When the bursa is larger, it is possible that it is located in the subcutaneous fat at the ischiorectal fossa, beyond the imaginary line that can be drawn between the medial ends of the gluteus maximus and adductor magnum muscles on the transverse sections.[4]

Etiology[edit | edit source]

Common causes of bursitis include:

  • Trauma (hemorrhagic bursitis)
  • Inflammation (rheumatoid arthritis and spondyloarthropathies),
  • Infection and crystal deposition. There are three basic crystal-induced arthropathies: monosodium urate crystal deposition disease(gout); calcium pyrophosphate dihydrate (CPPD) crystal deposition disease (pseudogout and other clinical presentation); and calcium hydroxy-apatite (HA) crystal deposition disease.

Characteristics/Clinical Presentation[edit | edit source]

  • Pain in the region of the ischial tuberosity which may also radiate to the lower leg[1] [7]
  • Pain is aggravated by prolonged sitting[8]
  • Tenderness may occur over the ischial tuberosity.[9]
  • Inability to sleep on the affected hip.
  • Regional muscle dysfunction.[7]
  • Swelling and limited mobility.[10]

Differential Diagnosis[edit | edit source]

Ischial Bursitis can be confused with myoxoid tumors. These are a group of rare tumors showing myoxoid change, including neurofibroma, schwannoma and myoxoma. Therefore it may be necessary to do an incisional or excisional biopsy.[8] By using this technique the doctors take cells out of the injured place and they can histologically differentiate cells from a myoxoid tumor or from Ischial Bursitis.
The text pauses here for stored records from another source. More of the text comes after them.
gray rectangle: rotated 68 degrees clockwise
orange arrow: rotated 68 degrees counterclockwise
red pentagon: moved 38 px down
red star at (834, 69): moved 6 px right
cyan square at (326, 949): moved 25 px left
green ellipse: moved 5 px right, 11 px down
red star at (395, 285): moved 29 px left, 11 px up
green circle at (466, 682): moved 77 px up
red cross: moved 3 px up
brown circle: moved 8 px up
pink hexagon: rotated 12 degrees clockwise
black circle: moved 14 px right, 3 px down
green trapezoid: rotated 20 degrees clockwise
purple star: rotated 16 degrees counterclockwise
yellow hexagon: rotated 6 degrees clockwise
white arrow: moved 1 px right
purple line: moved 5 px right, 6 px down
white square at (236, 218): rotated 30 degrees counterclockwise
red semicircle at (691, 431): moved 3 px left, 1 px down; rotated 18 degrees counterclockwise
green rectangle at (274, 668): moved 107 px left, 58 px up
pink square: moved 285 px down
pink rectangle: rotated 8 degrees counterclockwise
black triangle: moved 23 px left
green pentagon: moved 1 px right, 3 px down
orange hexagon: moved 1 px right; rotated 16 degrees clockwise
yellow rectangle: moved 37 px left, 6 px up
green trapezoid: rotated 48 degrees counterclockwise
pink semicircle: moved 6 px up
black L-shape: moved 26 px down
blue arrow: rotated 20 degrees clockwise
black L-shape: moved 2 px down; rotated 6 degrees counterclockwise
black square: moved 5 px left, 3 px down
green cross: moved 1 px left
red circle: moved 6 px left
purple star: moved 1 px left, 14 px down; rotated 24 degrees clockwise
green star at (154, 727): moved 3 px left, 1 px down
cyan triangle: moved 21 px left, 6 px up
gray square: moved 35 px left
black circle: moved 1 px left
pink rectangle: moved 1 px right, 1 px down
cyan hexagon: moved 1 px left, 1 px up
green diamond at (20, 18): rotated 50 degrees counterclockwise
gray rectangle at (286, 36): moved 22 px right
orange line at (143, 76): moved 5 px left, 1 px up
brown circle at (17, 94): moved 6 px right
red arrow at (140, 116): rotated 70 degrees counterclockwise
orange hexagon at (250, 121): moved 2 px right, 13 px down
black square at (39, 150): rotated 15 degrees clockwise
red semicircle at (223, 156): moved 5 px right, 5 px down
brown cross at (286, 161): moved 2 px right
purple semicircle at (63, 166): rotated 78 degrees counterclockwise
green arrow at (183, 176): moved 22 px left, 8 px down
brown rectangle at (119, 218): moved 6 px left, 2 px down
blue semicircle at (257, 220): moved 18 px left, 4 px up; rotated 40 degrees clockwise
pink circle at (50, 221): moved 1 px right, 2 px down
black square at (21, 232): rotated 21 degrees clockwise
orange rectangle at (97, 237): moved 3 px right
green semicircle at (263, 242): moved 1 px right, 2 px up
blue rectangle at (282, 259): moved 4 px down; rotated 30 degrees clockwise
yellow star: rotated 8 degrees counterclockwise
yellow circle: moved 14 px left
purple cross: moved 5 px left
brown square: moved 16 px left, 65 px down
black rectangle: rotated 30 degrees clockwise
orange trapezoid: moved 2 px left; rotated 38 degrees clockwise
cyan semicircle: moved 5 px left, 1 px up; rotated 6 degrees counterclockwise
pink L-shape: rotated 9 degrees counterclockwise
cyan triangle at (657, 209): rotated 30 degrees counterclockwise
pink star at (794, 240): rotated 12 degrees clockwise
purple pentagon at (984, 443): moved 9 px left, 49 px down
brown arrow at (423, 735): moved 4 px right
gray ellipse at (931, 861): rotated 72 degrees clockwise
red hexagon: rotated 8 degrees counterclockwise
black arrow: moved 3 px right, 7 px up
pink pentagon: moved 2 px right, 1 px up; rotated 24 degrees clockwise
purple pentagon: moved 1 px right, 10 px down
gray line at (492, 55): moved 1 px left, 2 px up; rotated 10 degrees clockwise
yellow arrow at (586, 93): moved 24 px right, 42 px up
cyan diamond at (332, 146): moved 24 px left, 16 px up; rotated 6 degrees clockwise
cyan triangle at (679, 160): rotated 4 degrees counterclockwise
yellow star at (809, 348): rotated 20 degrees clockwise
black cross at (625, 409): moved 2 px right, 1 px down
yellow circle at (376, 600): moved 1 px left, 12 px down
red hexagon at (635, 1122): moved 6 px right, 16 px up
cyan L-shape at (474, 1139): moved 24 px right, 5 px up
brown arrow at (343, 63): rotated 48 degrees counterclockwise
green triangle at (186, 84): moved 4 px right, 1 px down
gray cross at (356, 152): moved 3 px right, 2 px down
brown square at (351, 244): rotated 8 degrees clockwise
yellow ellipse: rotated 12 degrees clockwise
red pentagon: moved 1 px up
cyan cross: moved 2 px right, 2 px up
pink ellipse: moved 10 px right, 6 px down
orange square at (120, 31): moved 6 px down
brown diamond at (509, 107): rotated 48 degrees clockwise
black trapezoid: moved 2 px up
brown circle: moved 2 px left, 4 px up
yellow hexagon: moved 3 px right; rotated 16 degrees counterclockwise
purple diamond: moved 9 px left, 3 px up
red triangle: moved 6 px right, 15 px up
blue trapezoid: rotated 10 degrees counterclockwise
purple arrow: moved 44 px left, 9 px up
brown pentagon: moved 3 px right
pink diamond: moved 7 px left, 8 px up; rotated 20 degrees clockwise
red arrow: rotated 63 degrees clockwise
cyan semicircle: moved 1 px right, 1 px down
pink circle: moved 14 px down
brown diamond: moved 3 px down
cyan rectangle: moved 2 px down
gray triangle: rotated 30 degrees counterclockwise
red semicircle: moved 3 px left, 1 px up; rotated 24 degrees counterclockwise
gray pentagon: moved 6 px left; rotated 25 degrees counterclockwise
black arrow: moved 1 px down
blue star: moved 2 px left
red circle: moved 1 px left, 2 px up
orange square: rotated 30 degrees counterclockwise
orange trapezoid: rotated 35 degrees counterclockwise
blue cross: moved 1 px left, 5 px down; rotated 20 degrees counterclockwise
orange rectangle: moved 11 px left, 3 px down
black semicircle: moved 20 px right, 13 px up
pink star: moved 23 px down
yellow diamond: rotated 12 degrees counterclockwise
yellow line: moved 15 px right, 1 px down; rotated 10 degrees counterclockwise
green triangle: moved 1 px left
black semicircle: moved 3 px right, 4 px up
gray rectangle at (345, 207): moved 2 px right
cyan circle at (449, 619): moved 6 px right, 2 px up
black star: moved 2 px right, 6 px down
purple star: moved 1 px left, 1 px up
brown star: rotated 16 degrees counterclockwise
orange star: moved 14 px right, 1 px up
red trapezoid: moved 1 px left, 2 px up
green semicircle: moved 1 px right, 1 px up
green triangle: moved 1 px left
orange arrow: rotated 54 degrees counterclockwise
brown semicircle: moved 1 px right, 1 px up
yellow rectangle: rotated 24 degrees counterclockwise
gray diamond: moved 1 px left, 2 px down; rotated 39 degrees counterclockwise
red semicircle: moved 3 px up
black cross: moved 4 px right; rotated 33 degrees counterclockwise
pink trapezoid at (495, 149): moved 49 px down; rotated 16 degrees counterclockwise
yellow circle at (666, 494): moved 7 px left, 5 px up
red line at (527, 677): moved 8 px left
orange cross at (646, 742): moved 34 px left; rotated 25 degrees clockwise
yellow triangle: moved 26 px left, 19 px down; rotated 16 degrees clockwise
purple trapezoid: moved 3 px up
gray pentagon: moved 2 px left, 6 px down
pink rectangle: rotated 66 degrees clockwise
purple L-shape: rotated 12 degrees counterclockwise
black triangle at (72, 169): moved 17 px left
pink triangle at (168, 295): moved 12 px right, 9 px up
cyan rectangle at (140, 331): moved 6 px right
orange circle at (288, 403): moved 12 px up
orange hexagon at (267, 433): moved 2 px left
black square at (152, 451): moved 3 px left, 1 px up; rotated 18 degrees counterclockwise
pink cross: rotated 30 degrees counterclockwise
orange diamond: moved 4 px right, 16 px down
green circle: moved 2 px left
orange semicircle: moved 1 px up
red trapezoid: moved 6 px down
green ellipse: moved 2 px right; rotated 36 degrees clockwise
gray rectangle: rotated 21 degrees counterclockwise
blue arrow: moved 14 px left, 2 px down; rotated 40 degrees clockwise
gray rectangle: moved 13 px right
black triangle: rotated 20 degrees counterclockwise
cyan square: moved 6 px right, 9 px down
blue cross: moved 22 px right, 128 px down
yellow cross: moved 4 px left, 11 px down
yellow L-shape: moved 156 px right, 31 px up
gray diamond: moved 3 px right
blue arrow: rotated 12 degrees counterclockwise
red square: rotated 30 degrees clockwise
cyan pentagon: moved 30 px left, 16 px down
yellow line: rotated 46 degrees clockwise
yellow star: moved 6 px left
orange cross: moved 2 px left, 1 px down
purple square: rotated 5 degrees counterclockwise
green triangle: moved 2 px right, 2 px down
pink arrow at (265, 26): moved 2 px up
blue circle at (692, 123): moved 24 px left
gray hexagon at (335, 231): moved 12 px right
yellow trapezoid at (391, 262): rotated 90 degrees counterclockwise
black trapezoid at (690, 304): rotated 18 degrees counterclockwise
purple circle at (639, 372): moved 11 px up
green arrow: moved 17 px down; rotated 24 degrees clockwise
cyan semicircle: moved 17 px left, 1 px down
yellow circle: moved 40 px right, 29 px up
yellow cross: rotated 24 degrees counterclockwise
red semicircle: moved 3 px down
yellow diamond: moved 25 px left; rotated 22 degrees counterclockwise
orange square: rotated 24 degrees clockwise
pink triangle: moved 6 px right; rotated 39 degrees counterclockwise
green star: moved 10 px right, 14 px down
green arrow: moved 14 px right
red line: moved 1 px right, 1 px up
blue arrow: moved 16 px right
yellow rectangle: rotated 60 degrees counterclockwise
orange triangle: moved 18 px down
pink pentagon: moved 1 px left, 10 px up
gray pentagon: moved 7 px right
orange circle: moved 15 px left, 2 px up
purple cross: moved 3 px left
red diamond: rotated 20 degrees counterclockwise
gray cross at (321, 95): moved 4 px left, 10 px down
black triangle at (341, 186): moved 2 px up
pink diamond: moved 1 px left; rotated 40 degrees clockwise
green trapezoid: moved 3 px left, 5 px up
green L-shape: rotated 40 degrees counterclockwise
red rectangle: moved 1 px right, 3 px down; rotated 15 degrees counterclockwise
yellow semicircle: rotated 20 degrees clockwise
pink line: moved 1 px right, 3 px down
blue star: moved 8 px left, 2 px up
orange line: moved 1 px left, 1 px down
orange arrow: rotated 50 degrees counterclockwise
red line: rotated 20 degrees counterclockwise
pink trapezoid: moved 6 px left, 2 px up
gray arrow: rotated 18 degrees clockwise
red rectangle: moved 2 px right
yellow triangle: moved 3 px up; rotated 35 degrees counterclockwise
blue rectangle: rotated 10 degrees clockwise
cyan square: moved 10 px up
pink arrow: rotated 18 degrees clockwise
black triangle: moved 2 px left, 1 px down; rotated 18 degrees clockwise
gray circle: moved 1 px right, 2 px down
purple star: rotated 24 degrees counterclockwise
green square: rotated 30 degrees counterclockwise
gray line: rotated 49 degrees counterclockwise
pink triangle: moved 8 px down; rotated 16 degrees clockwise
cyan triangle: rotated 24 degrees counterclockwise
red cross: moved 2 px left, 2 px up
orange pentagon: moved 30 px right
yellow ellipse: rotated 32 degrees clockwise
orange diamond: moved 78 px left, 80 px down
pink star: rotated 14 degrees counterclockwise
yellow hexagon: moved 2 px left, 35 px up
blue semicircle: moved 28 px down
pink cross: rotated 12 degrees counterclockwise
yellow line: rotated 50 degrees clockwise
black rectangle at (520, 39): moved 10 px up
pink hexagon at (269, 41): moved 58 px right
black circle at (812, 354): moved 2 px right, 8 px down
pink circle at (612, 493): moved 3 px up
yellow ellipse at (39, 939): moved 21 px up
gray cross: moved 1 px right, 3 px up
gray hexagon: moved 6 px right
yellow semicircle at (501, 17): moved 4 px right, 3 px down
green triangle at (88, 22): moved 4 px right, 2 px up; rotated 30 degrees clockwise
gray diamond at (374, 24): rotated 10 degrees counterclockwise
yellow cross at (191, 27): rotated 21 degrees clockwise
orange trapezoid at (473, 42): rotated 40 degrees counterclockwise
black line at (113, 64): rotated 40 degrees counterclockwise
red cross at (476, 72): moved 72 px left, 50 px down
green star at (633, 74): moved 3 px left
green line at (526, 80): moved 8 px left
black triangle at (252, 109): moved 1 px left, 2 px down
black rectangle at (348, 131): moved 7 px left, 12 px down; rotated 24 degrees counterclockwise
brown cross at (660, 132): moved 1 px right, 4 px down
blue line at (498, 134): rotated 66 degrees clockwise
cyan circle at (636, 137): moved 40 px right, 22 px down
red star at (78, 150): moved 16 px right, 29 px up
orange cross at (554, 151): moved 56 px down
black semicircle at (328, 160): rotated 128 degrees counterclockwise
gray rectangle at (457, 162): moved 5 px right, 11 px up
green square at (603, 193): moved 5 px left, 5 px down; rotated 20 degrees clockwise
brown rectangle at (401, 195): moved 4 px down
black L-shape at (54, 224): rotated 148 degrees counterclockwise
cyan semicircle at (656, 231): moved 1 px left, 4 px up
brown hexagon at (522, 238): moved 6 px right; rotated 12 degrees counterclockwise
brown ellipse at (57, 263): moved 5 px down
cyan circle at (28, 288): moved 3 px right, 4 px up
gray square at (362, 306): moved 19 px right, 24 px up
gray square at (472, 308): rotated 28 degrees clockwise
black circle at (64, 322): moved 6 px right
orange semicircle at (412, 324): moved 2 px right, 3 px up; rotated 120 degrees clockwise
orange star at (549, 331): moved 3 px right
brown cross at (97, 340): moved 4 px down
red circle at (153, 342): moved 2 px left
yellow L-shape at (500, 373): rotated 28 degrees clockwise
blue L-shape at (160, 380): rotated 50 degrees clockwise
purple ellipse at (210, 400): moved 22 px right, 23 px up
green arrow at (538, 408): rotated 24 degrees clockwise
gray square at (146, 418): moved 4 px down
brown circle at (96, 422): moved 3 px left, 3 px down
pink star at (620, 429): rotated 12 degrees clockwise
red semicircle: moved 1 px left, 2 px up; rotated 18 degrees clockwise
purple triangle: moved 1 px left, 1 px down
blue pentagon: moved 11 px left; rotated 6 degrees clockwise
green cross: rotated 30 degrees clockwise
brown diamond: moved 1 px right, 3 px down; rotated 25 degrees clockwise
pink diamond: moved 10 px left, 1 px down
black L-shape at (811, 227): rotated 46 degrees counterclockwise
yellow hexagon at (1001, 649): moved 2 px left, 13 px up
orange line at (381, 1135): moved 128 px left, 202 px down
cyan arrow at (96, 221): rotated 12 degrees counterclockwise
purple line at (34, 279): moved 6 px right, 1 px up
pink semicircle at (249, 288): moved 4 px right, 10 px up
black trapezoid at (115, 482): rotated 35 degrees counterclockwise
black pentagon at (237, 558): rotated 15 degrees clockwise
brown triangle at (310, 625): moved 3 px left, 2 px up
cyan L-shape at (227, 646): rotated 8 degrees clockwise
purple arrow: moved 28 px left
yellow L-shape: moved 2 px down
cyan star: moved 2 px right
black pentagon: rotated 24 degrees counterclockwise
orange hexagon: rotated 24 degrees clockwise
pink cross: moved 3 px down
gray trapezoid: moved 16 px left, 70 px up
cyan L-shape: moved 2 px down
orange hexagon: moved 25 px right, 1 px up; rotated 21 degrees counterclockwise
An X-ray also rules out the possibility of a stress fracture or roughening of the cartilage in the hip joint.[6]

Diagnostic Procedures[edit | edit source]

  • MRI: T1 weighted scans show an injury with intermediate intensity[3] [8]. T2 weighted scans show a higher intensity of this lesion, suggesting a space filled with fluid.
  • X-Ray[11]

Examination[edit | edit source]

  • Pain with straight leg raise test is often present.[9][6][8]
  • Active resisted extension of the affected hip reproduces the pain.[9]
  • Plain radiographs may reveal calcification of the bursa and associated structures which is consistent with chronic inflammation.[9]
  • Examination of patients with ischial bursitis reveals a soft tissue mass in the gluteal region of the affected hip. This soft tissue mass is described as well defined, non-mobile and slightly tender.[3][8]

Medical Management[edit | edit source]

A combination of nonsteroidal anti-inflammatory drugs (NSAIDs) or cyclooxygenase-2 inhibitors and physical therapy. Steroid injections are reserved for patients who do not respond to analgesics. [9]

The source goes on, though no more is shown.